* Work task: Give the entries back exactly, dropping each image.

Available data Block Start

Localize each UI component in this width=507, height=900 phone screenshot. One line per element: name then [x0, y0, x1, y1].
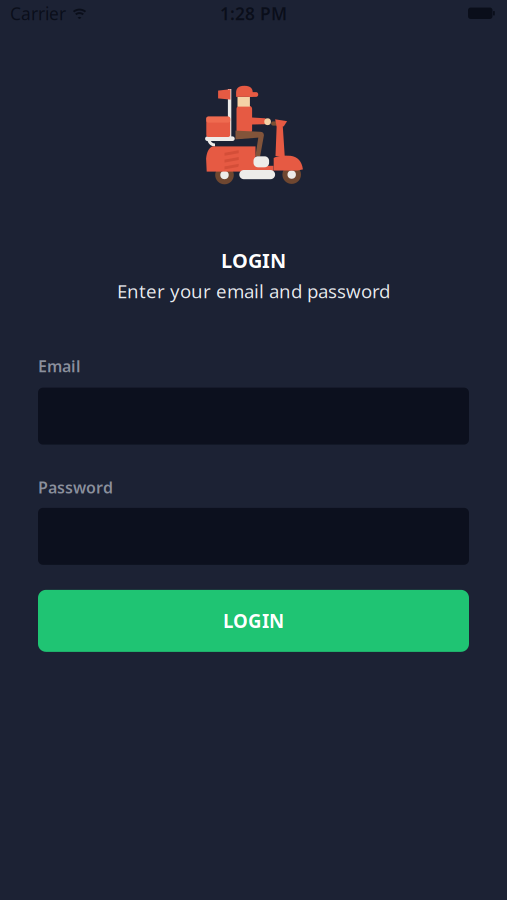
button[interactable]: LOGIN [38, 590, 469, 652]
staticText: Carrier [10, 2, 66, 25]
staticText: LOGIN [223, 608, 284, 633]
staticText: Email [38, 355, 81, 376]
staticText: 1:28 PM [220, 2, 287, 25]
staticText: Password [38, 477, 113, 498]
staticText: Enter your email and password [117, 279, 390, 303]
staticText: LOGIN [221, 247, 286, 274]
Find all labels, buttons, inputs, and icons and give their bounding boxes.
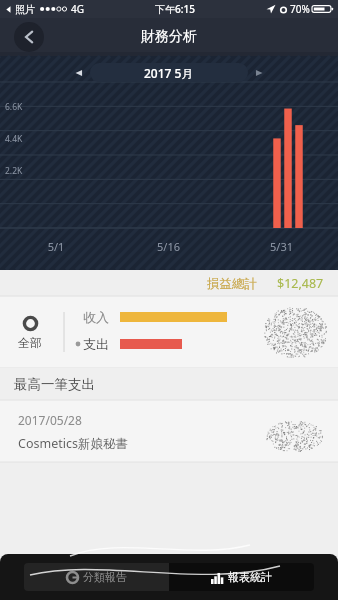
staticText: 分類報告 — [83, 570, 127, 584]
staticText: 5/16 — [112, 239, 225, 254]
button[interactable]: Previous month — [72, 66, 86, 80]
staticText: 5/31 — [225, 239, 338, 254]
button[interactable]: 報表統計 — [169, 563, 314, 591]
staticText: 最高一筆支出 — [14, 376, 95, 393]
button[interactable]: 損益總計 — [0, 270, 338, 296]
staticText: 照片 — [15, 3, 35, 16]
staticText: 6.6K — [5, 101, 23, 113]
staticText: 4G — [71, 2, 84, 16]
staticText: Cosmetics新娘秘書 — [18, 435, 128, 452]
staticText: 報表統計 — [228, 570, 272, 584]
button[interactable]: 分類報告 — [24, 563, 169, 591]
staticText: 支出 — [83, 336, 109, 352]
staticText: 財務分析 — [141, 28, 197, 46]
staticText: $12,487 — [277, 275, 324, 292]
button[interactable]: 全部 — [0, 296, 338, 368]
staticText: 2.2K — [5, 165, 23, 177]
staticText: 損益總計 — [207, 276, 257, 292]
staticText: 全部 — [18, 335, 42, 350]
staticText: 70% — [290, 2, 310, 16]
button[interactable]: Next month — [252, 66, 266, 80]
staticText: 5/1 — [0, 239, 112, 254]
button[interactable]: 2017/05/28 — [0, 400, 338, 462]
staticText: 4.4K — [5, 133, 23, 145]
button[interactable]: Back — [14, 22, 44, 52]
staticText: 收入 — [83, 309, 109, 325]
button[interactable]: 2017 5月 — [90, 63, 248, 82]
staticText: 下午6:15 — [155, 2, 195, 16]
staticText: 2017 5月 — [144, 65, 194, 81]
staticText: 2017/05/28 — [18, 412, 82, 428]
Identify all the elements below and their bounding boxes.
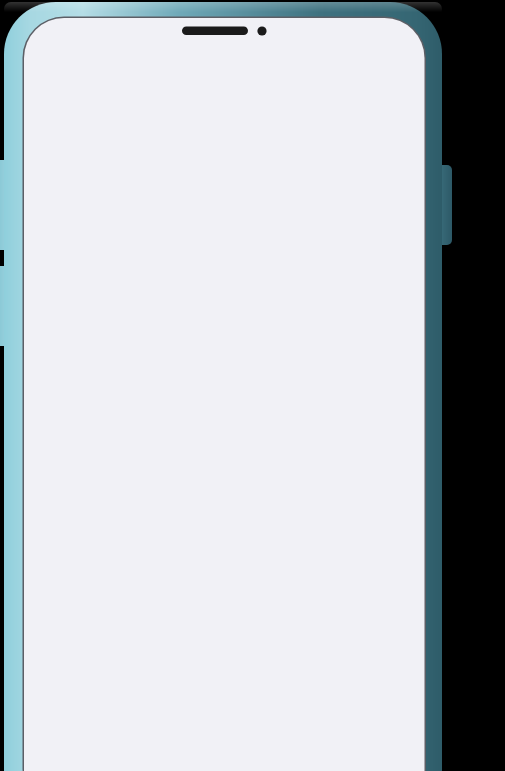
button[interactable]: Phone device mockup [0, 0, 505, 771]
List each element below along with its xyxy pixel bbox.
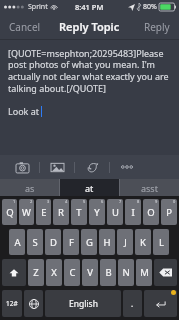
button[interactable]: R bbox=[53, 199, 69, 225]
staticText: 8 bbox=[137, 199, 140, 204]
button[interactable]: Photo library bbox=[45, 155, 69, 179]
button[interactable]: Y bbox=[89, 199, 105, 225]
staticText: B bbox=[105, 266, 112, 279]
staticText: R bbox=[58, 206, 64, 219]
staticText: 9 bbox=[155, 199, 158, 204]
staticText: Cancel bbox=[9, 20, 41, 34]
staticText: 12# bbox=[6, 299, 18, 308]
button[interactable]: T bbox=[71, 199, 87, 225]
button[interactable]: Cancel bbox=[0, 16, 50, 38]
button[interactable]: G bbox=[81, 229, 97, 255]
button[interactable]: E bbox=[36, 199, 51, 225]
other: Shift bbox=[9, 268, 19, 278]
staticText: Reply Topic bbox=[59, 19, 120, 34]
button[interactable]: X bbox=[46, 259, 62, 286]
button[interactable]: at bbox=[60, 179, 119, 196]
button[interactable]: D bbox=[45, 229, 61, 255]
button[interactable]: . bbox=[123, 290, 142, 317]
staticText: Z bbox=[33, 266, 39, 279]
staticText: Reply bbox=[144, 20, 170, 34]
button[interactable]: W bbox=[19, 199, 34, 225]
button[interactable]: B bbox=[100, 259, 116, 286]
button[interactable]: Twitter bbox=[80, 155, 104, 179]
other: Change keyboard language bbox=[29, 299, 39, 309]
staticText: 80% bbox=[143, 2, 157, 12]
staticText: G bbox=[86, 236, 93, 249]
button[interactable]: H bbox=[99, 229, 115, 255]
staticText: F bbox=[69, 236, 74, 249]
button[interactable]: Camera bbox=[10, 155, 34, 179]
staticText: 7 bbox=[119, 199, 122, 204]
staticText: asst bbox=[141, 182, 158, 194]
staticText: V bbox=[87, 266, 93, 279]
staticText: Look at bbox=[8, 105, 40, 117]
button[interactable]: I bbox=[125, 199, 141, 225]
staticText: H bbox=[103, 236, 111, 249]
staticText: S bbox=[32, 236, 38, 249]
button[interactable]: J bbox=[117, 229, 133, 255]
staticText: N bbox=[122, 266, 130, 279]
staticText: J bbox=[124, 236, 127, 249]
button[interactable]: English bbox=[45, 290, 121, 317]
staticText: 2 bbox=[30, 199, 33, 204]
staticText: as bbox=[25, 182, 35, 194]
staticText: M bbox=[140, 266, 149, 279]
staticText: 8:41 PM bbox=[75, 2, 104, 12]
button[interactable]: U bbox=[107, 199, 123, 225]
button[interactable]: A bbox=[9, 229, 25, 255]
button[interactable]: Z bbox=[28, 259, 44, 286]
button[interactable]: N bbox=[118, 259, 134, 286]
staticText: O bbox=[147, 206, 155, 219]
button[interactable]: Change keyboard language bbox=[24, 290, 43, 317]
button[interactable]: P bbox=[161, 199, 177, 225]
other: Return bbox=[155, 300, 166, 308]
staticText: 1 bbox=[13, 199, 16, 204]
staticText: T bbox=[76, 206, 82, 219]
button[interactable]: L bbox=[153, 229, 169, 255]
staticText: 3 bbox=[47, 199, 50, 204]
staticText: [QUOTE=msephton;20295483]Please post pho… bbox=[8, 47, 171, 95]
button[interactable]: Shift bbox=[2, 259, 26, 286]
button[interactable]: M bbox=[136, 259, 152, 286]
button[interactable]: K bbox=[135, 229, 151, 255]
staticText: 4 bbox=[65, 199, 68, 204]
button[interactable]: as bbox=[0, 179, 59, 196]
button[interactable]: S bbox=[27, 229, 43, 255]
staticText: L bbox=[159, 236, 164, 249]
other: Backspace bbox=[159, 268, 172, 277]
button[interactable]: V bbox=[82, 259, 98, 286]
button[interactable]: 12# bbox=[2, 290, 22, 317]
button[interactable]: Q bbox=[2, 199, 17, 225]
staticText: I bbox=[131, 206, 135, 219]
staticText: Sprint bbox=[28, 2, 48, 12]
staticText: 6 bbox=[101, 199, 104, 204]
staticText: P bbox=[166, 206, 172, 219]
staticText: X bbox=[51, 266, 57, 279]
staticText: 5 bbox=[83, 199, 86, 204]
button[interactable]: Reply bbox=[135, 16, 179, 38]
staticText: W bbox=[22, 206, 31, 219]
staticText: U bbox=[112, 206, 119, 219]
staticText: A bbox=[14, 236, 21, 249]
button[interactable]: asst bbox=[120, 179, 179, 196]
staticText: K bbox=[140, 236, 146, 249]
button[interactable]: Backspace bbox=[154, 259, 177, 286]
button[interactable]: O bbox=[143, 199, 159, 225]
staticText: Y bbox=[94, 206, 100, 219]
staticText: Q bbox=[6, 206, 14, 219]
staticText: English bbox=[69, 298, 98, 310]
button[interactable]: C bbox=[64, 259, 80, 286]
staticText: at bbox=[85, 182, 94, 194]
button[interactable]: F bbox=[63, 229, 79, 255]
staticText: 0 bbox=[173, 199, 176, 204]
staticText: E bbox=[41, 206, 47, 219]
staticText: . bbox=[131, 298, 134, 309]
button[interactable]: Return bbox=[144, 290, 177, 317]
button[interactable]: More options bbox=[115, 155, 139, 179]
staticText: D bbox=[50, 236, 57, 249]
staticText: C bbox=[69, 266, 76, 279]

Available data Block End

* Answer for the task:
Localize each UI component in this width=507, height=900 phone screenshot. One line per element: name then [x0, y0, x1, y1].
button[interactable]: LOGIN [38, 590, 469, 652]
staticText: Carrier [10, 2, 66, 25]
staticText: LOGIN [223, 608, 284, 633]
staticText: Email [38, 355, 81, 376]
staticText: 1:28 PM [220, 2, 287, 25]
staticText: Password [38, 477, 113, 498]
staticText: Enter your email and password [117, 279, 390, 303]
staticText: LOGIN [221, 247, 286, 274]
Find all labels, buttons, inputs, and icons and give their bounding boxes.
staticText: 分類報告 — [83, 570, 127, 584]
staticText: 5/16 — [112, 239, 225, 254]
button[interactable]: Previous month — [72, 66, 86, 80]
staticText: 5/31 — [225, 239, 338, 254]
button[interactable]: 報表統計 — [169, 563, 314, 591]
staticText: 最高一筆支出 — [14, 376, 95, 393]
button[interactable]: 損益總計 — [0, 270, 338, 296]
staticText: 照片 — [15, 3, 35, 16]
staticText: 6.6K — [5, 101, 23, 113]
staticText: 4G — [71, 2, 84, 16]
staticText: Cosmetics新娘秘書 — [18, 435, 128, 452]
staticText: 報表統計 — [228, 570, 272, 584]
button[interactable]: 分類報告 — [24, 563, 169, 591]
staticText: 支出 — [83, 336, 109, 352]
staticText: 財務分析 — [141, 28, 197, 46]
staticText: $12,487 — [277, 275, 324, 292]
button[interactable]: 全部 — [0, 296, 338, 368]
staticText: 2.2K — [5, 165, 23, 177]
staticText: 損益總計 — [207, 276, 257, 292]
staticText: 全部 — [18, 335, 42, 350]
staticText: 70% — [290, 2, 310, 16]
button[interactable]: Next month — [252, 66, 266, 80]
staticText: 5/1 — [0, 239, 112, 254]
button[interactable]: 2017/05/28 — [0, 400, 338, 462]
staticText: 4.4K — [5, 133, 23, 145]
button[interactable]: Back — [14, 22, 44, 52]
staticText: 收入 — [83, 309, 109, 325]
button[interactable]: 2017 5月 — [90, 63, 248, 82]
staticText: 下午6:15 — [155, 2, 195, 16]
staticText: 2017 5月 — [144, 65, 194, 81]
staticText: 2017/05/28 — [18, 412, 82, 428]
Identify all the elements below and their bounding boxes.
button[interactable]: Phone device mockup [0, 0, 505, 771]
List each element below along with its xyxy pixel bbox.
button[interactable]: R bbox=[53, 199, 69, 225]
staticText: 8 bbox=[137, 199, 140, 204]
button[interactable]: Photo library bbox=[45, 155, 69, 179]
button[interactable]: Y bbox=[89, 199, 105, 225]
staticText: B bbox=[105, 266, 112, 279]
staticText: R bbox=[58, 206, 64, 219]
staticText: 9 bbox=[155, 199, 158, 204]
staticText: Cancel bbox=[9, 20, 41, 34]
staticText: 12# bbox=[6, 299, 18, 308]
button[interactable]: T bbox=[71, 199, 87, 225]
button[interactable]: Cancel bbox=[0, 16, 50, 38]
button[interactable]: G bbox=[81, 229, 97, 255]
button[interactable]: E bbox=[36, 199, 51, 225]
other: Shift bbox=[9, 268, 19, 278]
staticText: Reply Topic bbox=[59, 19, 120, 34]
button[interactable]: X bbox=[46, 259, 62, 286]
button[interactable]: at bbox=[60, 179, 119, 196]
button[interactable]: D bbox=[45, 229, 61, 255]
button[interactable]: . bbox=[123, 290, 142, 317]
staticText: Z bbox=[33, 266, 39, 279]
staticText: Reply bbox=[144, 20, 170, 34]
button[interactable]: W bbox=[19, 199, 34, 225]
button[interactable]: B bbox=[100, 259, 116, 286]
button[interactable]: Twitter bbox=[80, 155, 104, 179]
other: Change keyboard language bbox=[29, 299, 39, 309]
staticText: 80% bbox=[143, 2, 157, 12]
staticText: G bbox=[86, 236, 93, 249]
button[interactable]: H bbox=[99, 229, 115, 255]
staticText: F bbox=[69, 236, 74, 249]
button[interactable]: Camera bbox=[10, 155, 34, 179]
staticText: 7 bbox=[119, 199, 122, 204]
staticText: asst bbox=[141, 182, 158, 194]
staticText: V bbox=[87, 266, 93, 279]
staticText: Look at bbox=[8, 105, 40, 117]
button[interactable]: I bbox=[125, 199, 141, 225]
staticText: H bbox=[103, 236, 111, 249]
staticText: S bbox=[32, 236, 38, 249]
button[interactable]: J bbox=[117, 229, 133, 255]
staticText: N bbox=[122, 266, 130, 279]
staticText: J bbox=[124, 236, 127, 249]
button[interactable]: English bbox=[45, 290, 121, 317]
staticText: 2 bbox=[30, 199, 33, 204]
staticText: as bbox=[25, 182, 35, 194]
staticText: M bbox=[140, 266, 149, 279]
staticText: 8:41 PM bbox=[75, 2, 104, 12]
button[interactable]: U bbox=[107, 199, 123, 225]
button[interactable]: A bbox=[9, 229, 25, 255]
button[interactable]: Z bbox=[28, 259, 44, 286]
button[interactable]: N bbox=[118, 259, 134, 286]
staticText: O bbox=[147, 206, 155, 219]
button[interactable]: Change keyboard language bbox=[24, 290, 43, 317]
button[interactable]: P bbox=[161, 199, 177, 225]
other: Return bbox=[155, 300, 166, 308]
staticText: 1 bbox=[13, 199, 16, 204]
staticText: T bbox=[76, 206, 82, 219]
button[interactable]: L bbox=[153, 229, 169, 255]
staticText: 3 bbox=[47, 199, 50, 204]
staticText: [QUOTE=msephton;20295483]Please post pho… bbox=[8, 47, 171, 95]
button[interactable]: Shift bbox=[2, 259, 26, 286]
button[interactable]: M bbox=[136, 259, 152, 286]
button[interactable]: K bbox=[135, 229, 151, 255]
staticText: 4 bbox=[65, 199, 68, 204]
button[interactable]: as bbox=[0, 179, 59, 196]
button[interactable]: S bbox=[27, 229, 43, 255]
staticText: L bbox=[159, 236, 164, 249]
other: Backspace bbox=[159, 268, 172, 277]
button[interactable]: V bbox=[82, 259, 98, 286]
button[interactable]: 12# bbox=[2, 290, 22, 317]
button[interactable]: Q bbox=[2, 199, 17, 225]
staticText: I bbox=[131, 206, 135, 219]
staticText: Sprint bbox=[28, 2, 48, 12]
staticText: 6 bbox=[101, 199, 104, 204]
staticText: P bbox=[166, 206, 172, 219]
staticText: X bbox=[51, 266, 57, 279]
staticText: 5 bbox=[83, 199, 86, 204]
button[interactable]: Reply bbox=[135, 16, 179, 38]
staticText: W bbox=[22, 206, 31, 219]
staticText: U bbox=[112, 206, 119, 219]
staticText: A bbox=[14, 236, 21, 249]
button[interactable]: asst bbox=[120, 179, 179, 196]
staticText: K bbox=[140, 236, 146, 249]
button[interactable]: Backspace bbox=[154, 259, 177, 286]
button[interactable]: O bbox=[143, 199, 159, 225]
staticText: Y bbox=[94, 206, 100, 219]
staticText: Q bbox=[6, 206, 14, 219]
staticText: English bbox=[69, 298, 98, 310]
button[interactable]: C bbox=[64, 259, 80, 286]
staticText: at bbox=[85, 182, 94, 194]
button[interactable]: F bbox=[63, 229, 79, 255]
staticText: 0 bbox=[173, 199, 176, 204]
staticText: E bbox=[41, 206, 47, 219]
staticText: . bbox=[131, 298, 134, 309]
button[interactable]: Return bbox=[144, 290, 177, 317]
button[interactable]: More options bbox=[115, 155, 139, 179]
staticText: D bbox=[50, 236, 57, 249]
staticText: C bbox=[69, 266, 76, 279]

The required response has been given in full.